Aegis Medical Group, a physician group in Florida, began informing 9,800 patients regarding the potential access of their protected health information (PHI) by a former employee. Allegedly, that person tried to sell patient data to third parties alleged to be engaged in identity theft and fraud.
The law enforcement informed Aegis Medical Group on September 11, 2019 regarding the employee. The investigation of the matter exposed the attempt of the employee to sell the information of two patients. The physician network worked with law enforcement and learned that the employee possibly accessed the information of around 9,800 patients from July 24, 2019 to September 9, 2019.
The information contained in the patient records only included first and last names, postal addresses, birth dates, account numbers, diagnosis data, and Social Security numbers. Around 75% of the potentially accessed records were physical records and not digital copies.
After the notice by law enforcement, Aegis Medical Group fired the employee. But there is no clear information at this time if the former employee is facing a lawsuit.
Because of the nature of the exposed information, the group advised all affected patients to keep track of their accounts, credit card statements and explanation of benefits statements for indications of data misuse and to take steps to avoid identity theft and fraud. Patients also receive free credit monitoring and identity theft protection services.

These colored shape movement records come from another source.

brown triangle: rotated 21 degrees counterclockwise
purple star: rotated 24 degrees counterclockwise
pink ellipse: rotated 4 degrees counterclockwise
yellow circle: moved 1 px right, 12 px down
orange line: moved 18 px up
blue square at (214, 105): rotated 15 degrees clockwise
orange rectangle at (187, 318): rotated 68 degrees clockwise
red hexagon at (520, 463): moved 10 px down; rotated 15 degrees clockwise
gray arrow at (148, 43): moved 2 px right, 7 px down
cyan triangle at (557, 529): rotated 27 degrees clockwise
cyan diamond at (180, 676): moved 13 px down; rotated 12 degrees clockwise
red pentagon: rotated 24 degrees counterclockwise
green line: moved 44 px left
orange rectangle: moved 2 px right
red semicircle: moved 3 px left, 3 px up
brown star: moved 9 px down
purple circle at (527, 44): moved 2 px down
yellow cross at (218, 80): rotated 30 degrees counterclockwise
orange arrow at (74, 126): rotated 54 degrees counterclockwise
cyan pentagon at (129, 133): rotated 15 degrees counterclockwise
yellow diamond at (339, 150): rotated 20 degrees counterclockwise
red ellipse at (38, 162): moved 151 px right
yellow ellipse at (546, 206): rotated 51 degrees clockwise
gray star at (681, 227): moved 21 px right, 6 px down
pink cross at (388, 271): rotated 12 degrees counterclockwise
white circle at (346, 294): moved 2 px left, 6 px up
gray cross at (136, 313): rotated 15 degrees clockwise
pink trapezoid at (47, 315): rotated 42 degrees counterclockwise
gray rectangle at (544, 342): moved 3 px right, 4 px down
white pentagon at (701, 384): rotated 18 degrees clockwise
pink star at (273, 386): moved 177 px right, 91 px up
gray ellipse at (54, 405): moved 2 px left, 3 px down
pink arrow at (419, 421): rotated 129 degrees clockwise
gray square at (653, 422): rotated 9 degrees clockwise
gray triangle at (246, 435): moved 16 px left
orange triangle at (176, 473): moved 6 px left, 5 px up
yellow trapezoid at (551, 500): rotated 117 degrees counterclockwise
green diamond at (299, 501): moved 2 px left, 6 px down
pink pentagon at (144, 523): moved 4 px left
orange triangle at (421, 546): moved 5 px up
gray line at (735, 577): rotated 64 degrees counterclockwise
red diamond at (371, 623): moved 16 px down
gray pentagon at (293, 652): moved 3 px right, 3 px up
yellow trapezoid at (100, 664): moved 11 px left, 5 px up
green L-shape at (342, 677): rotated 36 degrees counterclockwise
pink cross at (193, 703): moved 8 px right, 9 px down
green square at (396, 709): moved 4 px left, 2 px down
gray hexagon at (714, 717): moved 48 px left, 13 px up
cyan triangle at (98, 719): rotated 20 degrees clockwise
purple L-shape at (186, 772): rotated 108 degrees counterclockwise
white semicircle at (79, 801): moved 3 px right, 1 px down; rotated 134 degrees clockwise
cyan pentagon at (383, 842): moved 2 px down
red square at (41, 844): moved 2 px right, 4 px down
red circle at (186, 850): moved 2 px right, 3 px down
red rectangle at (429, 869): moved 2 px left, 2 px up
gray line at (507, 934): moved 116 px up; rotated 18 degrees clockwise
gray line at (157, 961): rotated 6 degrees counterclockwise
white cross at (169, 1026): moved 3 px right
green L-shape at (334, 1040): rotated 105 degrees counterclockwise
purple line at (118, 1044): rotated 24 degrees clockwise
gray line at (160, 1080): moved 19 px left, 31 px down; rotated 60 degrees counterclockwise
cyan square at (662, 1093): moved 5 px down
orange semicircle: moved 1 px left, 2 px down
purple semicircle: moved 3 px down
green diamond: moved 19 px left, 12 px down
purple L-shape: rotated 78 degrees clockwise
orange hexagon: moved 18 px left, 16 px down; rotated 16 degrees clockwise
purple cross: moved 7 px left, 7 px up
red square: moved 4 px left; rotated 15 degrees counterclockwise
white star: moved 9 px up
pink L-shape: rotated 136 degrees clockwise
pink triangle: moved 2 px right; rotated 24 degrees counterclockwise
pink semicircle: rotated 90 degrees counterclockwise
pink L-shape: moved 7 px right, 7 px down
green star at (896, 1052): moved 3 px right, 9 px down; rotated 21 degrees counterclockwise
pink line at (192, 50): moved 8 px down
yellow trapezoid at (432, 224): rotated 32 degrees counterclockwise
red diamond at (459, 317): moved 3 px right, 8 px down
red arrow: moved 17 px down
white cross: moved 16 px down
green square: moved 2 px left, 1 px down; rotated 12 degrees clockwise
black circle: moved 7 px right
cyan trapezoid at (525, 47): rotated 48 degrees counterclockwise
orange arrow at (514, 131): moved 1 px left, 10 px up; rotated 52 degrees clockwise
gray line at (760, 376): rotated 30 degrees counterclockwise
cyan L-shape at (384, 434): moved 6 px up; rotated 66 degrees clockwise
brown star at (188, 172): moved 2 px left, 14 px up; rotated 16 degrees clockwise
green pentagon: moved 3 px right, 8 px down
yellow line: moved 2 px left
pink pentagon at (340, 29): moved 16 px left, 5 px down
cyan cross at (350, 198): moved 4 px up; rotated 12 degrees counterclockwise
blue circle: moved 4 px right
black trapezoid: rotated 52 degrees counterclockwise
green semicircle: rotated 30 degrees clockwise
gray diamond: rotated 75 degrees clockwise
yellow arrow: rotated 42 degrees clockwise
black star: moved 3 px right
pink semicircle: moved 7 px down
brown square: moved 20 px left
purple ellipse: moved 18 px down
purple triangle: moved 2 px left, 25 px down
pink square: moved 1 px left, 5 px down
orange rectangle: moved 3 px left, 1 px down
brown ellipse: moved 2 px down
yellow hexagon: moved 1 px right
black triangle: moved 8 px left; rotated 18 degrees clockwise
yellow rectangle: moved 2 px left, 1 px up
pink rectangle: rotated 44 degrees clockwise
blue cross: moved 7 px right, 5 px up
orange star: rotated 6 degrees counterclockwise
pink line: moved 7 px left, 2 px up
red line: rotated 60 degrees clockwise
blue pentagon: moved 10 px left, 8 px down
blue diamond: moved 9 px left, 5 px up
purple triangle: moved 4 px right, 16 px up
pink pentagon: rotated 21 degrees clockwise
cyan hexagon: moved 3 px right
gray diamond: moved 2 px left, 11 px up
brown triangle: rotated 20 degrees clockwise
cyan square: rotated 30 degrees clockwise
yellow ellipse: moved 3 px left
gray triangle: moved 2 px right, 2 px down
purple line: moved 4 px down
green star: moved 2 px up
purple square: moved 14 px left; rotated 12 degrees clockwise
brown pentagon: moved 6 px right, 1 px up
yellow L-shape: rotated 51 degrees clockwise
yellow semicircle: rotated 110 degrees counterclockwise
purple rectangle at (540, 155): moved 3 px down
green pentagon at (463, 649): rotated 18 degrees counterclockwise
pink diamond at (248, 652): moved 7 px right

Aegis Medical Group claims that all physical documents were kept securely. Though in an effort to enhance security, the physician group is converting physical records now to digital formats because it is easier to protect digital records and monitor unauthorized access. Employees were also made aware of the incident and told about the repercussions of inappropriate PHI access, and their responsibilities in preserving the confidentiality and integrity of patient data.